Work request: Output nothing but the lines from the line with "Accès à IntraCnam" through the end of the listing below, both ends included.
▬▬▬
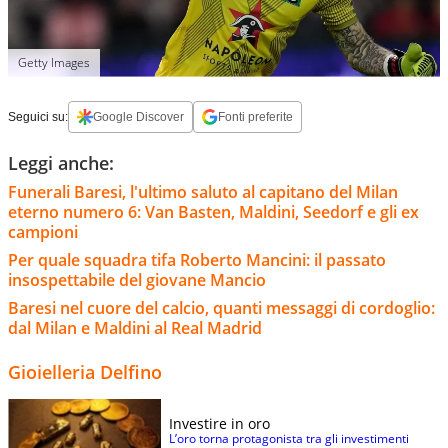
Getty Images
Seguici su:
Google Discover
Fonti preferite
Leggi anche:
Funerali Baresi, l'ultimo saluto al capitano del Milan
eterno numero 6: Van Basten, Maldini, Seedorf e gli ex
campioni
Per quale squadra tifa Roberto Mancini: il passato
insospettabile del giovane Mancio
Baresi nel cuore del calcio, quanti messaggi di cordoglio:
dal Milan e Maldini al Real Madrid
Gioielleria Delfino
Investire in oro
L’oro torna protagonista tra gli investimenti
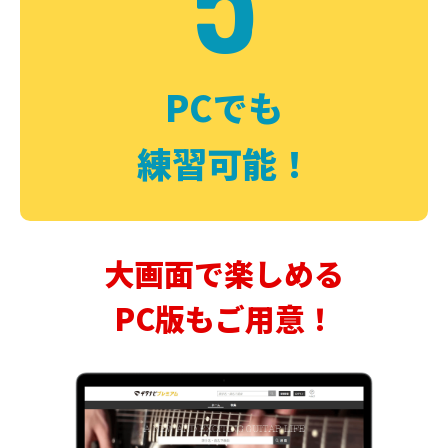
PCでも
練習可能！
大画面で楽しめる
PC版もご用意！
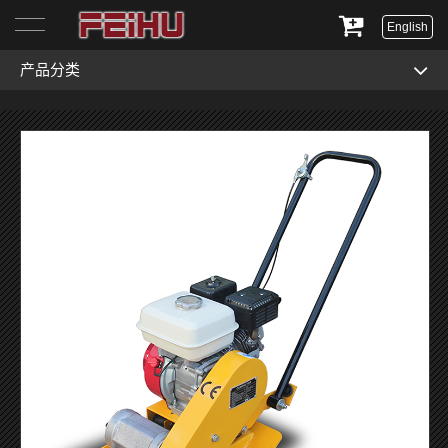
English
产品分类
首页
关于我们
产品展示
服务与支持
新闻资讯
联系我们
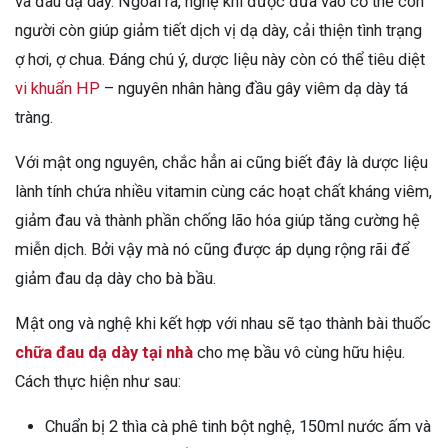
và đau dạ dày. Ngoài ra, nghệ khi được đưa vào cơ thể con
người còn giúp giảm tiết dịch vị dạ dày, cải thiện tình trạng
ợ hơi, ợ chua. Đáng chú ý, dược liệu này còn có thể tiêu diệt
vi khuẩn HP
– nguyên nhân hàng đầu gây viêm dạ dày tá
tràng.
Với mật ong nguyên, chắc hẳn ai cũng biết đây là dược liệu
lành tính chứa nhiều vitamin cùng các hoạt chất kháng viêm,
giảm đau và thành phần chống lão hóa giúp tăng cường hệ
miễn dịch. Bởi vậy mà nó cũng được áp dụng rộng rãi để
giảm đau dạ dày cho bà bầu.
Mật ong và nghệ khi kết hợp với nhau sẽ tạo thành bài thuốc
chữa đau dạ dày tại nhà
cho mẹ bầu vô cùng hữu hiệu.
Cách thực hiện như sau:
Chuẩn bị 2 thìa cà phê tinh bột nghệ, 150ml nước ấm và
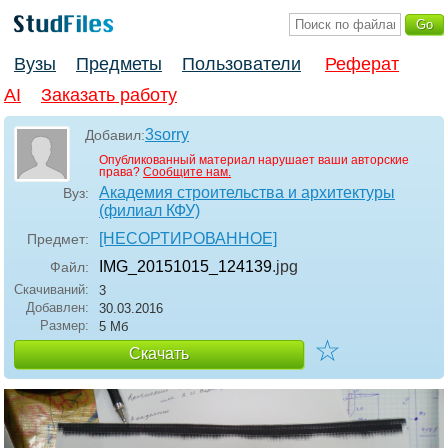
Вузы
Предметы
Пользователи
Реферат
AI
Заказать работу
3sorry
Добавил:
Опубликованный материал нарушает ваши авторские
права?
Сообщите нам.
Академия строительства и архитектуры
Вуз:
(филиал КФУ)
[НЕСОРТИРОВАННОЕ]
Предмет:
IMG_20151015_124139
.jpg
Файл:
Скачиваний:
3
Добавлен:
30.03.2016
Размер:
5 Мб
☆
Скачать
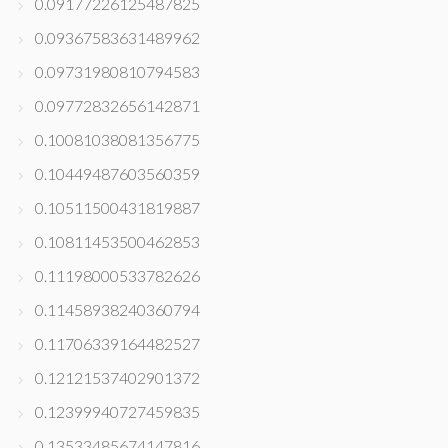
0.09177226125487825
0.09367583631489962
0.09731980810794583
0.09772832656142871
0.10081038081356775
0.10449487603560359
0.10511500431819887
0.10811453500462853
0.11198000533782626
0.11458938240360794
0.11706339164482527
0.12121537402901372
0.12399940727459835
0.13533485674147816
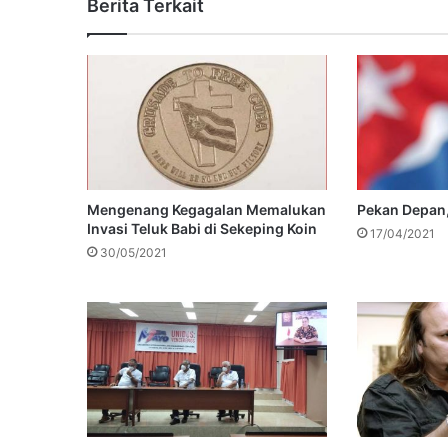
Berita Terkait
Mengenang Kegagalan Memalukan
Pekan Depan,
Invasi Teluk Babi di Sekeping Koin
17/04/2021
30/05/2021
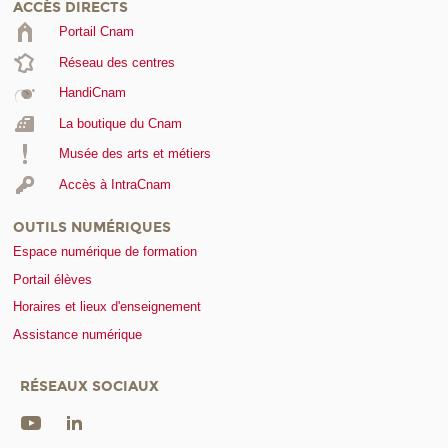
ACCÈS DIRECTS
Portail Cnam
Réseau des centres
HandiCnam
La boutique du Cnam
Musée des arts et métiers
Accès à IntraCnam
OUTILS NUMÉRIQUES
Espace numérique de formation
Portail élèves
Horaires et lieux d'enseignement
Assistance numérique
RÉSEAUX SOCIAUX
▬▬▬
Answer below:
Accès à IntraCnam
OUTILS NUMÉRIQUES
Espace numérique de formation
Portail élèves
Horaires et lieux d'enseignement
Assistance numérique
RÉSEAUX SOCIAUX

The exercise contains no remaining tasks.